___ RECORDS PROVIDED

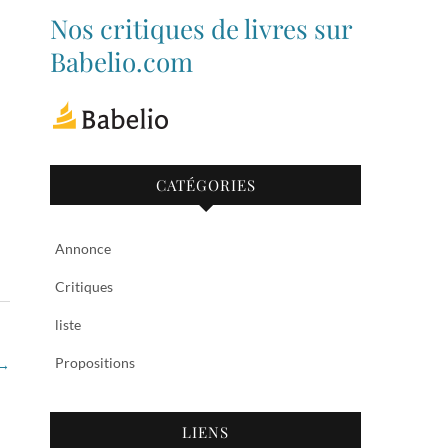
de
de
Nos critiques de livres sur
bibliothequetubize
Tuclasakoi
sur
sur
Babelio.com
Facebook
Twitter
Outlook Live
CATÉGORIES
Annonce
Critiques
liste
Propositions
→
LIENS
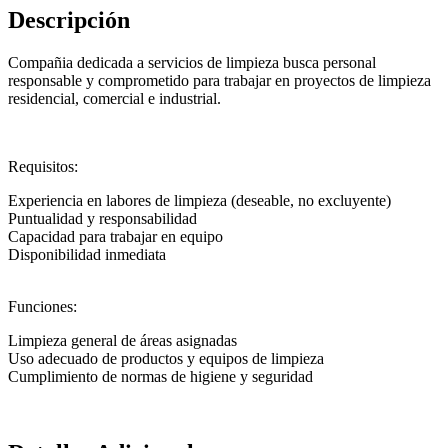
Descripción
Compañia dedicada a servicios de limpieza busca personal
responsable y comprometido para trabajar en proyectos de limpieza
residencial, comercial e industrial.
Requisitos:
Experiencia en labores de limpieza (deseable, no excluyente)
Puntualidad y responsabilidad
Capacidad para trabajar en equipo
Disponibilidad inmediata
Funciones:
Limpieza general de áreas asignadas
Uso adecuado de productos y equipos de limpieza
Cumplimiento de normas de higiene y seguridad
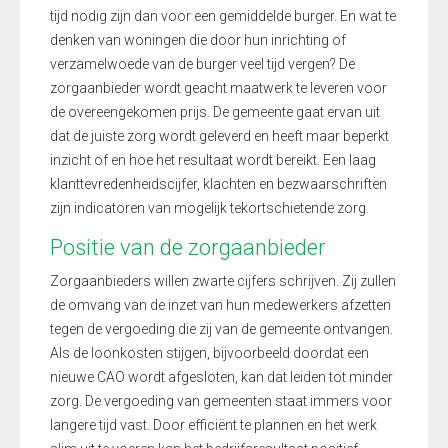
tijd nodig zijn dan voor een gemiddelde burger. En wat te
denken van woningen die door hun inrichting of
verzamelwoede van de burger veel tijd vergen? De
zorgaanbieder wordt geacht maatwerk te leveren voor
de overeengekomen prijs. De gemeente gaat ervan uit
dat de juiste zorg wordt geleverd en heeft maar beperkt
inzicht of en hoe het resultaat wordt bereikt. Een laag
klanttevredenheidscijfer, klachten en bezwaarschriften
zijn indicatoren van mogelijk tekortschietende zorg.
Positie van de zorgaanbieder
Zorgaanbieders willen zwarte cijfers schrijven. Zij zullen
de omvang van de inzet van hun medewerkers afzetten
tegen de vergoeding die zij van de gemeente ontvangen.
Als de loonkosten stijgen, bijvoorbeeld doordat een
nieuwe CAO wordt afgesloten, kan dat leiden tot minder
zorg. De vergoeding van gemeenten staat immers voor
langere tijd vast. Door efficiënt te plannen en het werk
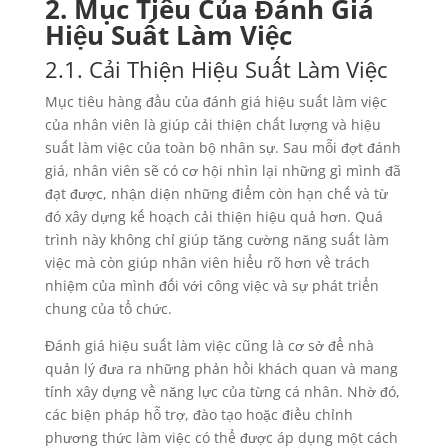
2. Mục Tiêu Của Đánh Giá
Hiệu Suất Làm Việc
2.1. Cải Thiện Hiệu Suất Làm Việc
Mục tiêu hàng đầu của đánh giá hiệu suất làm việc
của nhân viên là giúp cải thiện chất lượng và hiệu
suất làm việc của toàn bộ nhân sự. Sau mỗi đợt đánh
giá, nhân viên sẽ có cơ hội nhìn lại những gì mình đã
đạt được, nhận diện những điểm còn hạn chế và từ
đó xây dựng kế hoạch cải thiện hiệu quả hơn. Quá
trình này không chỉ giúp tăng cường năng suất làm
việc mà còn giúp nhân viên hiểu rõ hơn về trách
nhiệm của mình đối với công việc và sự phát triển
chung của tổ chức.
Đánh giá hiệu suất làm việc cũng là cơ sở để nhà
quản lý đưa ra những phản hồi khách quan và mang
tính xây dựng về năng lực của từng cá nhân. Nhờ đó,
các biện pháp hỗ trợ, đào tạo hoặc điều chỉnh
phương thức làm việc có thể được áp dụng một cách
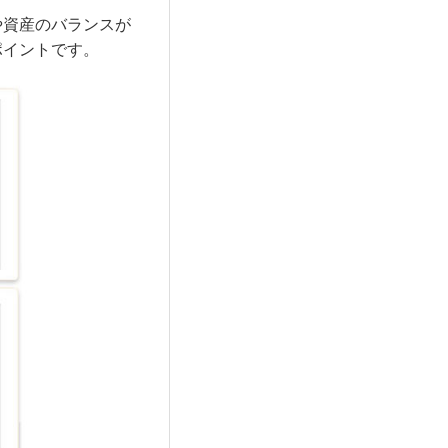
や資産のバランスが
ポイントです。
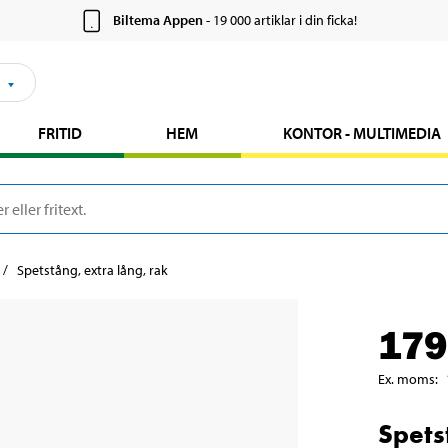
Biltema Appen
- 19 000 artiklar i din ficka!
FRITID
HEM
KONTOR - MULTIMEDIA
Spetstång, extra lång, rak
179
Ex. moms
:
Spets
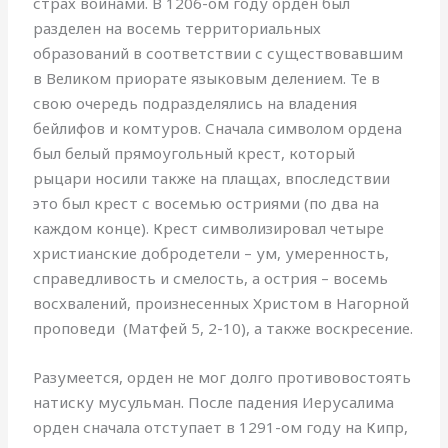
страх воинами. В 1206-ом году орден был
разделен на восемь территориальных
образований в соответствии с существовавшим
в Великом приорате языковым делением. Те в
свою очередь подразделялись на владения
бейлифов и комтуров. Сначала символом ордена
был белый прямоугольный крест, который
рыцари носили также на плащах, впоследствии
это был крест с восемью остриями (по два на
каждом конце). Крест символизировал четыре
христианские добродетели – ум, умеренность,
справедливость и смелость, а острия – восемь
восхвалений, произнесенных Христом в Нагорной
проповеди (Матфей 5, 2-10), а также воскресение.
Разумеется, орден не мог долго противовостоять
натиску мусульман. После падения Иерусалима
орден сначала отступает в 1291-ом году на Кипр,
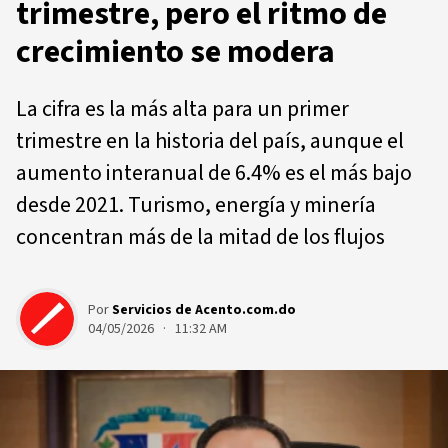
trimestre, pero el ritmo de
crecimiento se modera
La cifra es la más alta para un primer
trimestre en la historia del país, aunque el
aumento interanual de 6.4% es el más bajo
desde 2021. Turismo, energía y minería
concentran más de la mitad de los flujos
Por
Servicios de Acento.com.do
04/05/2026 · 11:32 AM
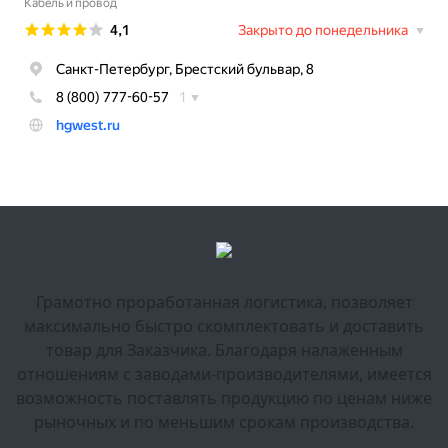
Грамотно проработанная логистика, позволяет
максимально быстро скомплектовать и доставить
товар для Заказчика. Благодаря налаженным
отношениям с заводами-производителями, имеется
возможность поставлять продукцию по ценам ниже
рыночных и по меньшим срокам производства.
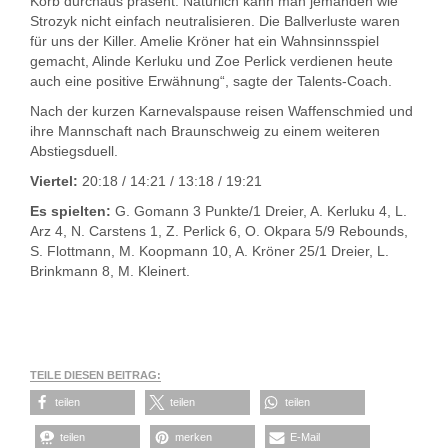
Korb durchaus präsent. Natürlich kann man jemanden wie
Strozyk nicht einfach neutralisieren. Die Ballverluste waren
für uns der Killer. Amelie Kröner hat ein Wahnsinnsspiel
gemacht, Alinde Kerluku und Zoe Perlick verdienen heute
auch eine positive Erwähnung“, sagte der Talents-Coach.
Nach der kurzen Karnevalspause reisen Waffenschmied und
ihre Mannschaft nach Braunschweig zu einem weiteren
Abstiegsduell.
Viertel:
20:18 / 14:21 / 13:18 / 19:21
Es spielten:
G. Gomann 3 Punkte/1 Dreier, A. Kerluku 4, L.
Arz 4, N. Carstens 1, Z. Perlick 6, O. Okpara 5/9 Rebounds,
S. Flottmann, M. Koopmann 10, A. Kröner 25/1 Dreier, L.
Brinkmann 8, M. Kleinert.
TEILE DIESEN BEITRAG:
teilen
teilen
teilen
teilen
merken
E-Mail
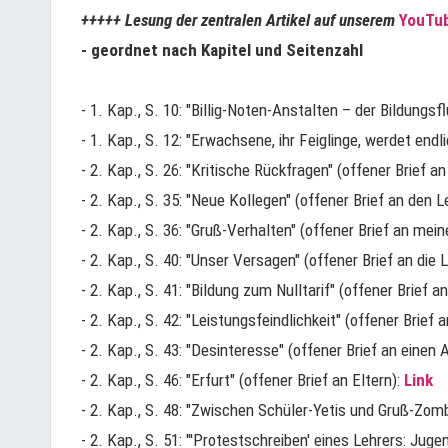
+++++ Lesung der zentralen Artikel auf unserem
YouTub
- geordnet nach Kapitel und Seitenzahl
- 1. Kap., S. 10: "Billig-Noten-Anstalten – der Bildungsf
- 1. Kap., S. 12: "Erwachsene, ihr Feiglinge, werdet end
- 2. Kap., S. 26: "Kritische Rückfragen" (offener Brief a
- 2. Kap., S. 35: "Neue Kollegen" (offener Brief an den 
- 2. Kap., S. 36: "Gruß-Verhalten" (offener Brief an mei
- 2. Kap., S. 40: "Unser Versagen" (offener Brief an die 
- 2. Kap., S. 41: "Bildung zum Nulltarif" (offener Brief a
- 2. Kap., S. 42: "Leistungsfeindlichkeit" (offener Brief a
- 2. Kap., S. 43: "Desinteresse" (offener Brief an einen 
- 2. Kap., S. 46: "Erfurt" (offener Brief an Eltern):
Link
- 2. Kap., S. 48: "Zwischen Schüler-Yetis und Gruß-Zom
- 2. Kap., S. 51: "'Protestschreiben' eines Lehrers: Juge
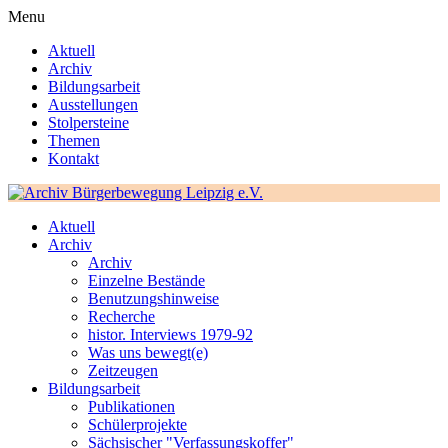
Menu
Aktuell
Archiv
Bildungsarbeit
Ausstellungen
Stolpersteine
Themen
Kontakt
Aktuell
Archiv
Archiv
Einzelne Bestände
Benutzungshinweise
Recherche
histor. Interviews 1979-92
Was uns bewegt(e)
Zeitzeugen
Bildungsarbeit
Publikationen
Schülerprojekte
Sächsischer "Verfassungskoffer"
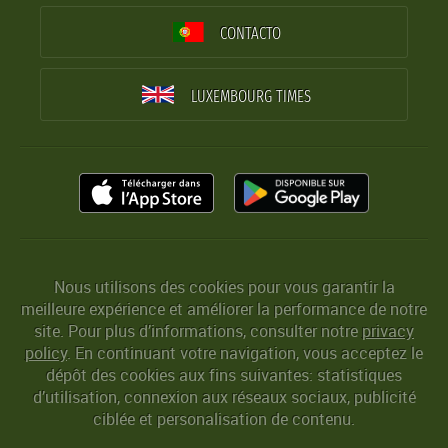
CONTACTO
LUXEMBOURG TIMES
Nous utilisons des cookies pour vous garantir la
meilleure expérience et améliorer la performance de notre
site. Pour plus d’informations, consulter notre
privacy
policy
. En continuant votre navigation, vous acceptez le
dépôt des cookies aux fins suivantes: statistiques
d’utilisation, connexion aux réseaux sociaux, publicité
ciblée et personalisation de contenu.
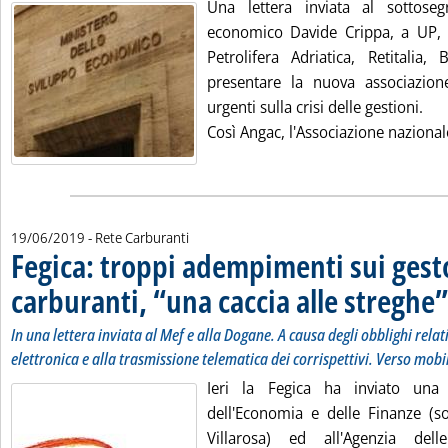
Una lettera inviata al sottoseg
economico Davide Crippa, a UP, En
Petrolifera Adriatica, Retitalia,
presentare la nuova associazion
urgenti sulla crisi delle gestioni.
Così Angac, l'Associazione naziona
19/06/2019
- Rete Carburanti
Fegica: troppi adempimenti sui gest
carburanti, “una caccia alle streghe”
In una lettera inviata al Mef e alla Dogane. A causa degli obblighi rela
elettronica e alla trasmissione telematica dei corrispettivi. Verso mobi
Ieri la Fegica ha inviato una 
dell'Economia e delle Finanze (so
Villarosa) ed all'Agenzia delle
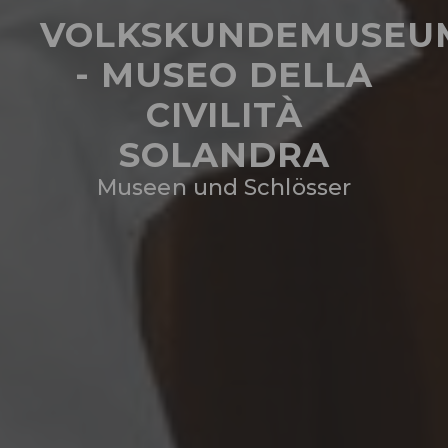
VOLKSKUNDEMUSEU
- MUSEO DELLA
CIVILITÀ
SOLANDRA
Museen und Schlösser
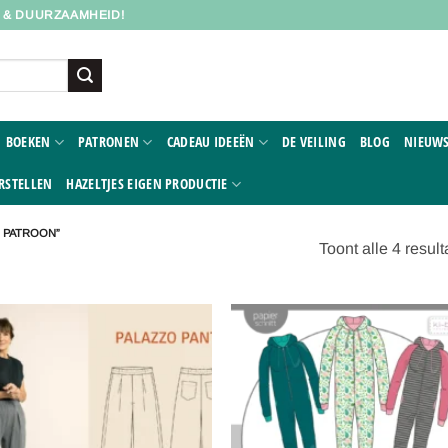
D & DUURZAAMHEID!
BOEKEN
PATRONEN
CADEAU IDEEËN
DE VEILING
BLOG
NIEUWS
RSTELLEN
HAZELTJES EIGEN PRODUCTIE
 PATROON”
Toont alle 4 result
Toevoegen
Toevoe
aan
aan
verlanglijst
verlangl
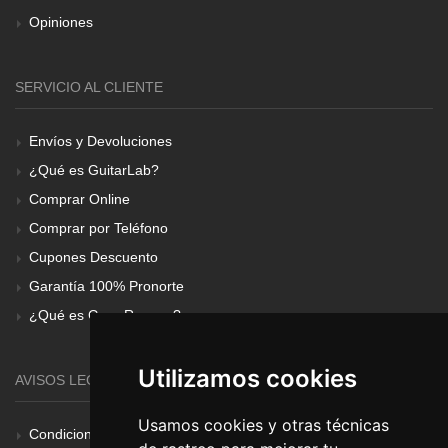
Opiniones
SERVICIO AL CLIENTE
Envíos y Devoluciones
¿Qué es GuitarLab?
Comprar Online
Comprar por Teléfono
Cupones Descuento
Garantía 100% Pronorte
¿Qué es Gear Renove?
Utilizamos cookies
AVISOS LEGALES
Usamos cookies y otras técnicas
Condiciones Generales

______

WHAT THE EXERCISE ASKS: From the first line above to the line containing "Puntualidad y responsabilidad", repeat each line exactly. Pictures stay out.

RESPONSE TO THE TASK:
de
de
Nos critiques de livres sur
bibliothequetubize
Tuclasakoi
sur
sur
Babelio.com
Facebook
Twitter
Outlook Live
CATÉGORIES
Annonce
Critiques
liste
Propositions
→
LIENS
Descripción
Compañia dedicada a servicios de limpieza busca personal
responsable y comprometido para trabajar en proyectos de limpieza
residencial, comercial e industrial.
Requisitos:
Experiencia en labores de limpieza (deseable, no excluyente)
Puntualidad y responsabilidad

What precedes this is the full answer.